Cabe resaltar que la jurisprudencia de esta Sala ha reiterado que cuando existe un proceso judicial en trámite la acción de hábeas corpus no puede utilizarse con ninguna de las siguientes finalidades: i) sustituir los procedimientos judiciales comunes dentro de los cuales deben formularse las peticiones de libertad; ii) reemplazar los recursos ordinarios de reposición y apelación establecidos como mecanismos legales idóneos para impugnar las decisiones que interfieren el derecho a la libertad personal; iii) desplazar al funcionario judicial competente; y iv) obtener una opinión diversa -a manera de instancia adicional- de la autoridad llamada a resolver lo atinente a la libertad de las personas.
Ello es así, excepto cuando la decisión judicial que interfiere en el derecho a la libertad personal pueda catalogarse como una vía de hecho o se vislumbra la prosperidad de alguna de las otras causales genéricas que hacen viable la acción de tutela; hipótesis en las cuales, “aún cuando se encuentre en curso un proceso judicial, el hábeas corpus podrá interponerse en garantía inmediata del derecho fundamental a la libertad, cuando sea razonable advertir el advenimiento de un mal mayor o de un perjuicio irremediable, en caso de esperar la respuesta a la solicitud de libertad elevada ante el mismo funcionario judicial, o si tal menoscabo puede sobrevenir de supeditarse la garantía de la libertad a que antes se resuelvan los recursos ordinarios”3
De acuerdo con lo anterior, la pretensión del apoderado de JAVIER ENRIQUE MEJÍA NIEBLES, no está llamada a prosperar, como quiera que la acción constitucional restringe su ámbito de aplicación a los casos expresamente referidos, sin que la situación expuesta encuadre en alguno de ellos.
La detención que actualmente cumple MEJÍA NIEBLES, lo es en virtud de la medida de aseguramiento impuesta por Juez Segundo Promiscuo con función de control de garantías de Ciénaga (Magdalena), y que lejos está de ser considerada arbitraria o caprichosa, pues lo hizo en uso de las facultades que la ley le otorga para ello.
En razón de lo anterior, resulta forzoso concluir que la superación de la situación que aparentemente constituía presupuesto de hecho para la libertad provisional, acabó con la prosperidad de la impugnación que ahora se resuelve, razón por la cual la providencia apelada será confirmada.

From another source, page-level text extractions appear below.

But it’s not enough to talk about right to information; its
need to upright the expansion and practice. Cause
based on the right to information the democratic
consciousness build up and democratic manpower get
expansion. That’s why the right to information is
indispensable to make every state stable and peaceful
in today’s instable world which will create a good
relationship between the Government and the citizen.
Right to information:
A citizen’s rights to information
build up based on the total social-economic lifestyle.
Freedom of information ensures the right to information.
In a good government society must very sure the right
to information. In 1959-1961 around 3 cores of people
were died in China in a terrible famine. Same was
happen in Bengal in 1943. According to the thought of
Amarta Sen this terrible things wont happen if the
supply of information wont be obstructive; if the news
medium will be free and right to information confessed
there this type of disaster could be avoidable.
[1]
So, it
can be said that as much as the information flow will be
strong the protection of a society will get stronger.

En mérito de lo expuesto, la Sala de Casación Penal de la Corte Suprema de Justicia,
RESUELVE
CONFIRMAR la decisión impugnada, por las razones expuestas en la parte motiva.
Contra esta providencia no procede recurso alguno.
Cópiese, notifíquese y devuélvase al Tribunal de origen.
JULIO ENRIQUE SOCHA SALAMANCA
Magistrado
NUBIA YOLANDA NOVA GARCÍA
Secretaria
1 En efecto, la presentación del escrito de acusación por parte de la Fiscalía y la audiencia de formulación de acusación dirigida por el juez de conocimiento se encuentran reguladas, en ese orden, en los Capítulos I y II del Título I, correspondiente a la Acusación, del Libro III de la Ley 906 de 2004, regulatoria del Juicio.
2 El despacho, vale decir, no entiende el por qué el A quo, equivocadamente, cita la Ley 1135 de 2007, la cual toca un asunto completamente ajeno a lo procesal.
3 Hábeas corpus de 26 de junio de 2008, radicado No. 30.066.